Washington Nationals – No. 62
- Coach
- Born: October 29, 1990 (age 35) St. Louis, Missouri, U.S.
- Stats at Baseball Reference

Teams
- As coach Baltimore Orioles (2022–2024); Minnesota Twins (2025); Washington Nationals (2026–present);

= Matt Borgschulte =

American baseball player and coach (born 1990)

Matthew Borgschulte (born October 29, 1990) is an American professional baseball coach for the Washington Nationals of Major League Baseball (MLB). He has previously served as the hitting coach for the Baltimore Orioles and Minnesota Twins.

==Playing career==
Borgschulte attended Parkway Central High School in Chesterfield, Missouri. He attended Western Kentucky University and Drury University, where he played college baseball for the Western Kentucky Hilltoppers and the Drury Panthers.

==Coaching career==
Borgschulte was the hitting coach for Southeast Missouri State University in 2015 and 2016. He joined the Minnesota Twins organization in 2018 as the hitting coach for the Gulf Coast League Twins.
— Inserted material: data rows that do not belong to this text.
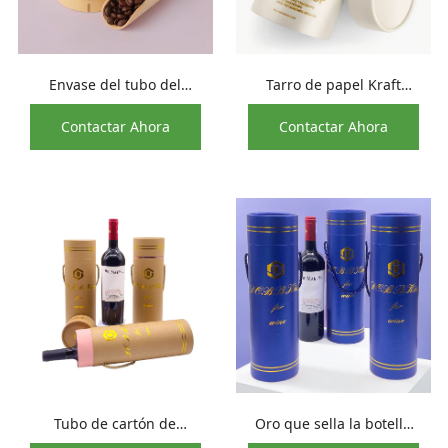
Envase del tubo del
Tarro de papel Kraft
papel del cilindro de
vacío, cartón redondo,
Contactar Ahora
Contactar Ahora
Kraft de la impresión de
caja de contenedor de
serigrafía para el té del
sellado para té y café
café
Tubo de cartón de
Oro que sella la botella
botella de bebida de
de vino de la forma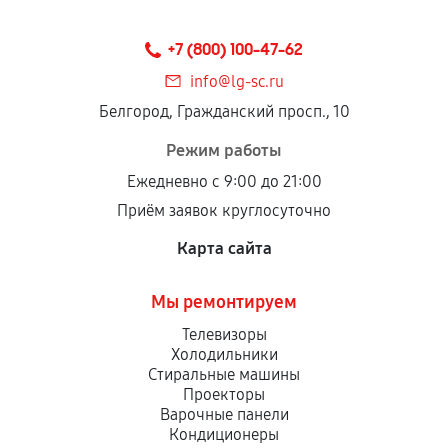
Предоставленные детали подходят по
техническим параметрам и не имеют внешних
+7 (800) 100-47-62
дефектов.
info@lg-sc.ru
Установка была выполнена нашим сервисным
Белгород, Гражданский просп., 10
центром.
При этом гарантия на сами комплектующие
Режим работы
остается на стороне производителя или
Ежедневно с 9:00 до 21:00
продавца. За качество сторонних деталей
Приём заявок круглосуточно
сервисный центр ответственности не несет.
Карта сайта
Мы ремонтируем
Телевизоры
Холодильники
Стиральные машины
Проекторы
Варочные панели
Кондиционеры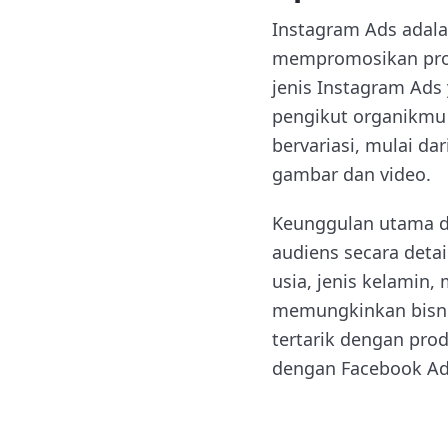
Instagram Ads adala
mempromosikan produ
jenis Instagram Ads
pengikut organikmu m
bervariasi, mulai da
gambar dan video.
Keunggulan utama da
audiens secara deta
usia, jenis kelamin,
memungkinkan bisni
tertarik dengan pro
dengan Facebook Ad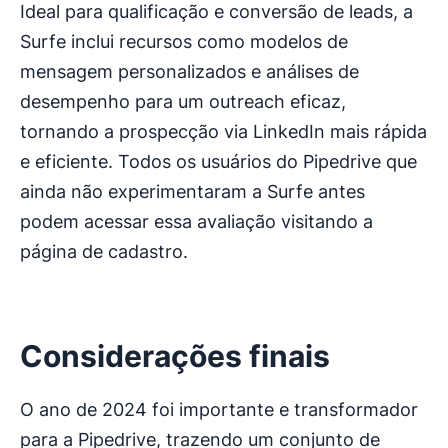
Ideal para qualificação e conversão de leads, a
Surfe inclui recursos como modelos de
mensagem personalizados e análises de
desempenho para um outreach eficaz,
tornando a prospecção via LinkedIn mais rápida
e eficiente. Todos os usuários do Pipedrive que
ainda não experimentaram a Surfe antes
podem acessar essa avaliação visitando a
página de cadastro.
Considerações finais
O ano de 2024 foi importante e transformador
para a Pipedrive, trazendo um conjunto de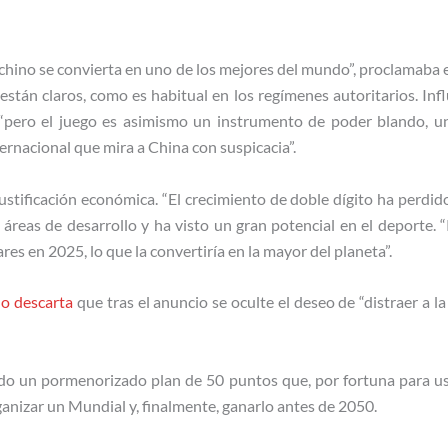
 chino se convierta en uno de los mejores del mundo”, proclamaba e
stán claros, como es habitual en los regímenes autoritarios. Inf
 “pero el juego es asimismo un instrumento de poder blando, 
rnacional que mira a China con suspicacia”.
ustificación económica. “El crecimiento de doble dígito ha perdido
reas de desarrollo y ha visto un gran potencial en el deporte. “
es en 2025, lo que la convertiría en la mayor del planeta”.
no descarta
que tras el anuncio se oculte el deseo de “distraer a l
do un pormenorizado plan de 50 puntos que, por fortuna para ust
ganizar un Mundial y, finalmente, ganarlo antes de 2050.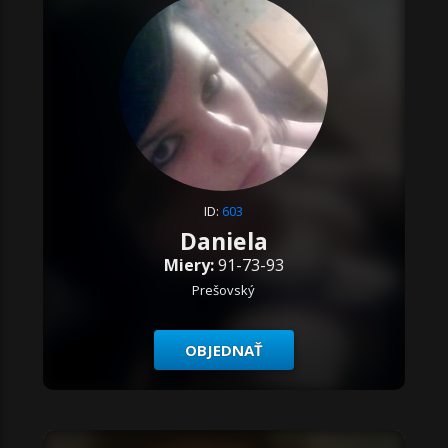
ID:
603
Daniela
Miery:
91-73-93
Prešovský
OBJEDNAŤ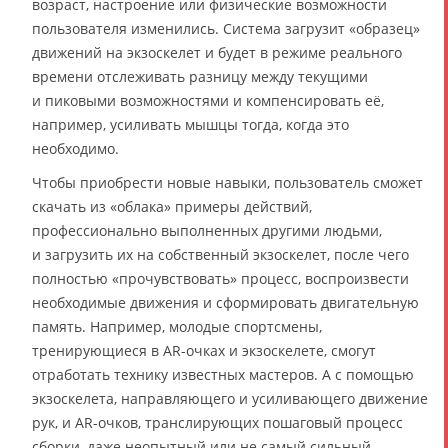
возраст, настроение или физические возможности
пользователя изменились. Система загрузит «образец»
движений на экзоскелет и будет в режиме реального
времени отслеживать разницу между текущими
и пиковыми возможностями и компенсировать её,
например, усиливать мышцы тогда, когда это
необходимо.
Чтобы приобрести новые навыки, пользователь сможет
скачать из «облака» примеры действий,
профессионально выполненных другими людьми,
и загрузить их на собственный экзоскелет, после чего
полностью «прочувствовать» процесс, воспроизвести
необходимые движения и сформировать двигательную
память. Например, молодые спортсмены,
тренирующиеся в AR-очках и экзоскелете, смогут
отработать технику известных мастеров. А с помощью
экзоскелета, направляющего и усиливающего движение
рук, и AR-очков, транслирующих пошаговый процесс
сборки, даже неопытный или не самый сильный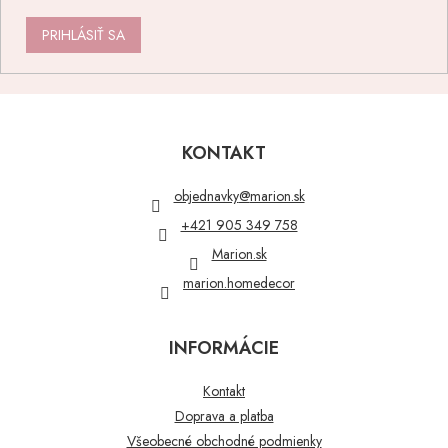
PRIHLÁSIŤ SA
Z
á
p
KONTAKT
ä
t
objednavky
@
marion.sk
i
+421 905 349 758
e
Marion.sk
marion.homedecor
INFORMÁCIE
Kontakt
Doprava a platba
Všeobecné obchodné podmienky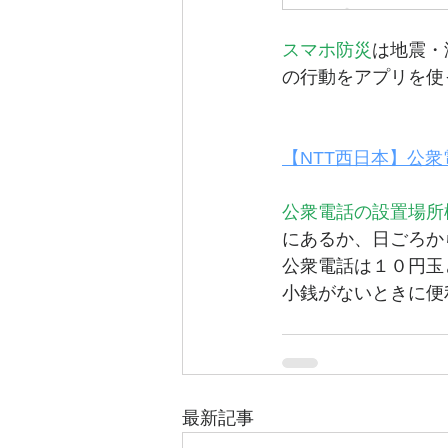
スマホ防災
は地震・
の行動をアプリを使
【NTT西日本】公衆
公衆電話の設置場所
にあるか、日ごろか
公衆電話は１０円玉
小銭がないときに便
最新記事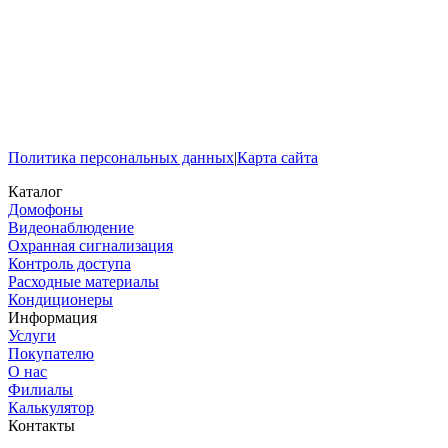
Политика персональных данных
|
Карта сайта
Каталог
Домофоны
Видеонаблюдение
Охранная сигнализация
Контроль доступа
Расходные материалы
Кондиционеры
Информация
Услуги
Покупателю
О нас
Филиалы
Калькулятор
Контакты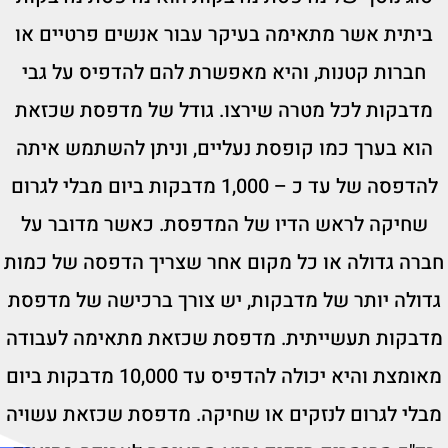
ביתית אשר מתאימה בעיקר עבור אנשים פרטיים או
חברות קטנות, והיא מאפשרת להם להדפיס על גבי
מדבקות לכל מטרה שירצו. גודל של מדפסת שכזאת
הוא בערך כמו קופסת נעליים, וניתן להשתמש איתה
להדפסה של עד כ – 1,000 מדבקות ביום מבלי לגרום
שחיקה לראש הדיו של המדפסת. כאשר מדובר על
חברה גדולה או כל מקום אחר שצריך הדפסה של כמות
גדולה יותר של מדבקות, יש צורך ברכישה של מדפסת
מדבקות תעשייתית. מדפסת שכזאת מתאימה לעבודה
מאומצת והיא יכולה להדפיס עד 10,000 מדבקות ביום
מבלי לגרום לנזקים או שחיקה. מדפסת שכזאת עשויה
In 2019, he was hitting coach for the Fort Myers Miracle, and he was promoted to be the hitting coach for the Rochester Red Wings in the 2020 season.
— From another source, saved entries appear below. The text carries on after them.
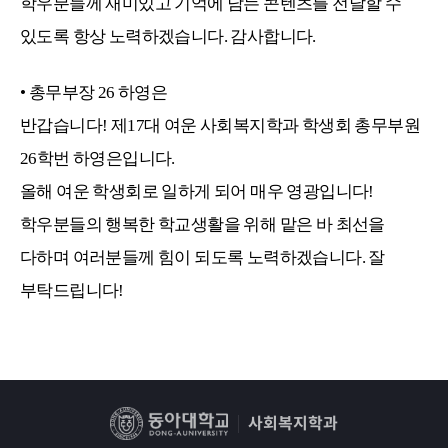
학우분들께 재미있고 기억에 남는 콘텐츠를 전달할 수
있도록 항상 노력하겠습니다. 감사합니다.
• 총무부장
26
하영은
반갑습니다! 제17대 여운 사회복지학과 학생회 총무부원
26학번 하영은입니다.
올해 여운 학생회로 일하게 되어 매우 영광입니다!
학우분들의 행복한 학교생활을 위해 맡은 바 최선을
다하며 여러분들께 힘이 되도록 노력하겠습니다. 잘
부탁드립니다!
사회복지학과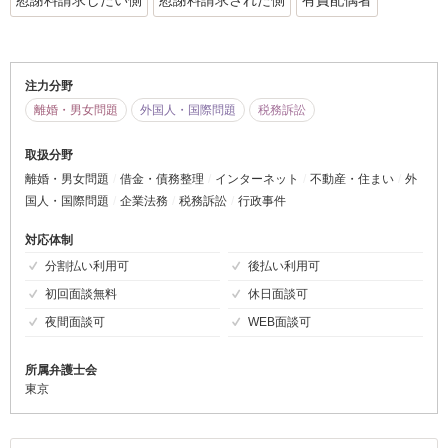
慰謝料請求したい側
慰謝料請求された側
有責配偶者
注力分野
離婚・男女問題
外国人・国際問題
税務訴訟
取扱分野
離婚・男女問題
借金・債務整理
インターネット
不動産・住まい
外
国人・国際問題
企業法務
税務訴訟
行政事件
対応体制
分割払い利用可
後払い利用可
初回面談無料
休日面談可
夜間面談可
WEB面談可
所属弁護士会
東京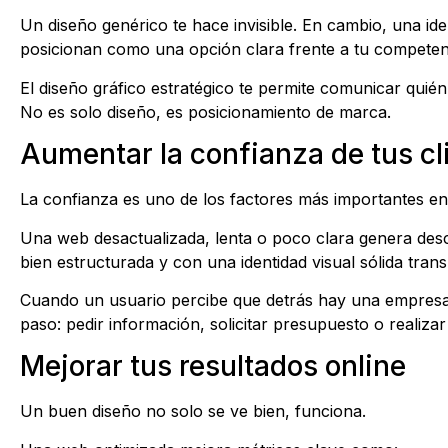
Un diseño genérico te hace invisible. En cambio, una ide
posicionan como una opción clara frente a tu competen
El diseño gráfico estratégico te permite comunicar quién 
No es solo diseño, es posicionamiento de marca.
Aumentar la confianza de tus cl
La confianza es uno de los factores más importantes en
Una web desactualizada, lenta o poco clara genera des
bien estructurada y con una identidad visual sólida trans
Cuando un usuario percibe que detrás hay una empresa 
paso: pedir información, solicitar presupuesto o realiz
Mejorar tus resultados online
Un buen diseño no solo se ve bien, funciona.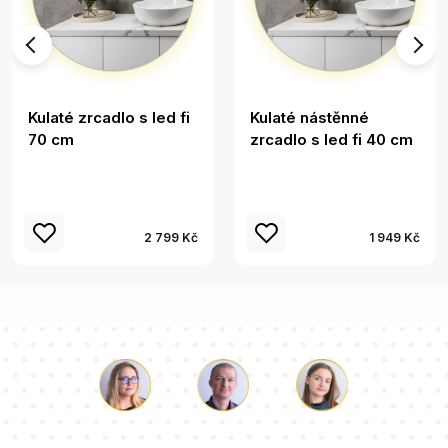
Kulaté zrcadlo s led fi
Kulaté nástěnné
70 cm
zrcadlo s led fi 40 cm
2 799 Kč
1 949 Kč
Luke
Paulina
Dorota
In 2021, Borgschulte was the hitting coach for the St. Paul Saints. After the 2021 season, the Baltimore Orioles hired Borgschulte and Ryan Fuller as co-hitting coaches.
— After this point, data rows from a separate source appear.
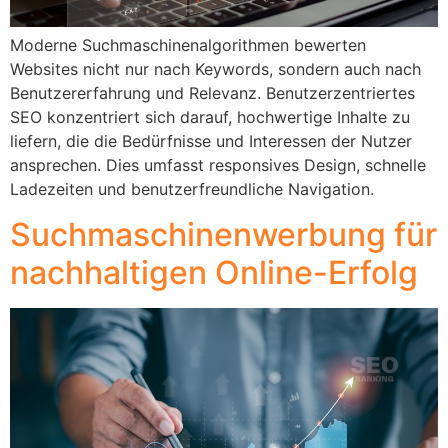
Moderne Suchmaschinenalgorithmen bewerten
Websites nicht nur nach Keywords, sondern auch nach
Benutzererfahrung und Relevanz. Benutzerzentriertes
SEO konzentriert sich darauf, hochwertige Inhalte zu
liefern, die die Bedürfnisse und Interessen der Nutzer
ansprechen. Dies umfasst responsives Design, schnelle
Ladezeiten und benutzerfreundliche Navigation.
Suchmaschinenwerbung für
nachhaltigen Online-Erfolg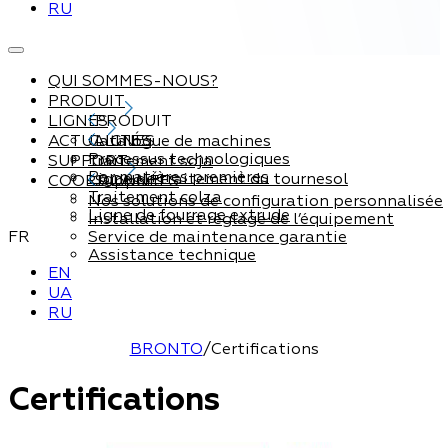
RU
QUI SOMMES-NOUS?
PRODUIT
LIGNES
PRODUIT
ACTUALITÉS
Catalogue de machines
LIGNES
Processus technologiques
SUPPORT
Traitement soja
Par matières premières
Ligne de traitement du tournesol
COORDONNÉES
Support
Traitement colza
Nos solutions de configuration personnalisée
Ligne de fourrage extrude
Installation et réglage de l’équipement
FR
Service de maintenance garantie
Assistance technique
EN
UA
RU
BRONTO
/
Certifications
Certifications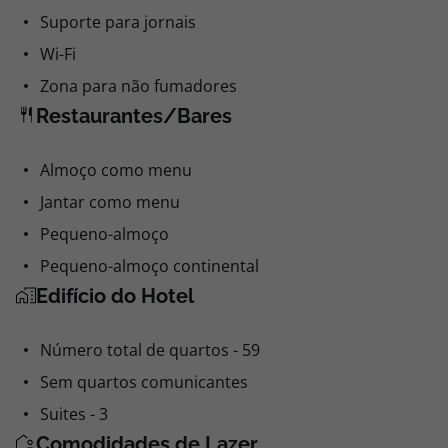
Suporte para jornais
Wi-Fi
Zona para não fumadores
Restaurantes/Bares
Almoço como menu
Jantar como menu
Pequeno-almoço
Pequeno-almoço continental
Edifício do Hotel
Número total de quartos - 59
Sem quartos comunicantes
Suites - 3
Comodidades de Lazer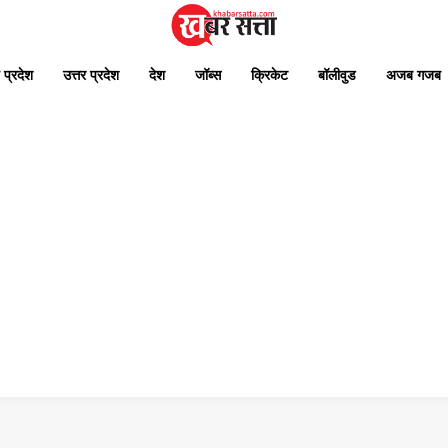
 प्रदेश
उत्तर प्रदेश
देश
जॉब्स
क्रिकेट
बॉलीवुड
अजब गजब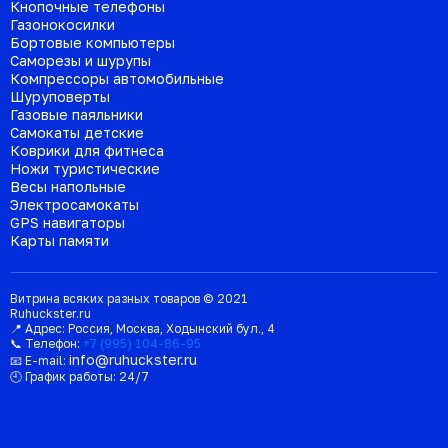
Кнопочные телефоны
Газонокосилки
Бортовые компьютеры
Саморезы и шурупы
Компрессоры автомобильные
Шуруповерты
Газовые паяльники
Самокаты детские
Коврики для фитнеса
Ножи туристические
Весы напольные
Электросамокаты
GPS навигаторы
Карты памяти
Витрина всяких разных товаров © 2021
Ruhuckster.ru
📍 Адрес:
Россия
,
Москва
,
Ходынский бул., 4
📞 Телефон:
+7 (995) 104-86-95
info@ruhuckster.ru
📧 E-mail:
🕘 График работы:
24/7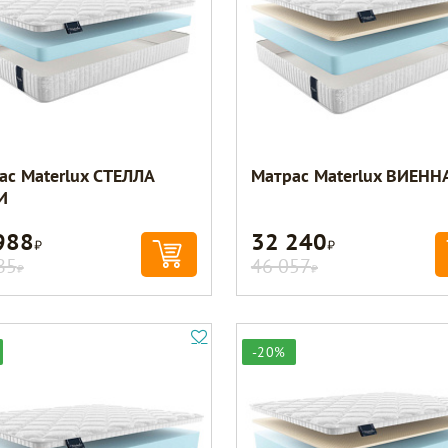
ас Materlux СТЕЛЛА
Матрас Materlux ВИЕНН
И
988
32 240
Р
Р
85
46 057
Р
Р
-20%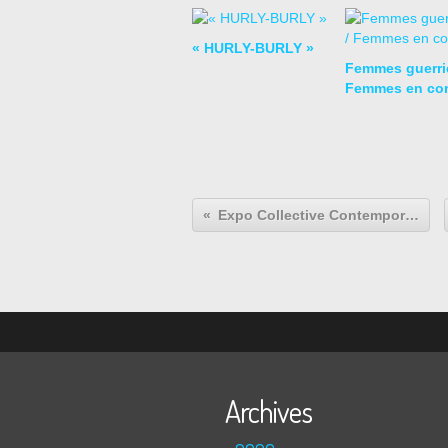
« HURLY-BURLY »
Femmes guerriè
Femmes en co
Expo Collective Contemporaine: MÉMOIRES VIVES
Archives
On October 14, 2024, Borgschulte left the Orioles to become the primary hitting coach for the Minnesota Twins. On November 13, 2025, the Twins hired Keith Beauregard as their hitting coach, replacing Borgschulte.

On December 8, 2025, Borgschulte joined the coaching staff of the Washington Nationals as hitting coach under manager Blake Butera, reuniting with development coach Grant Anders after both served in those respective roles on the 2024 Orioles staff.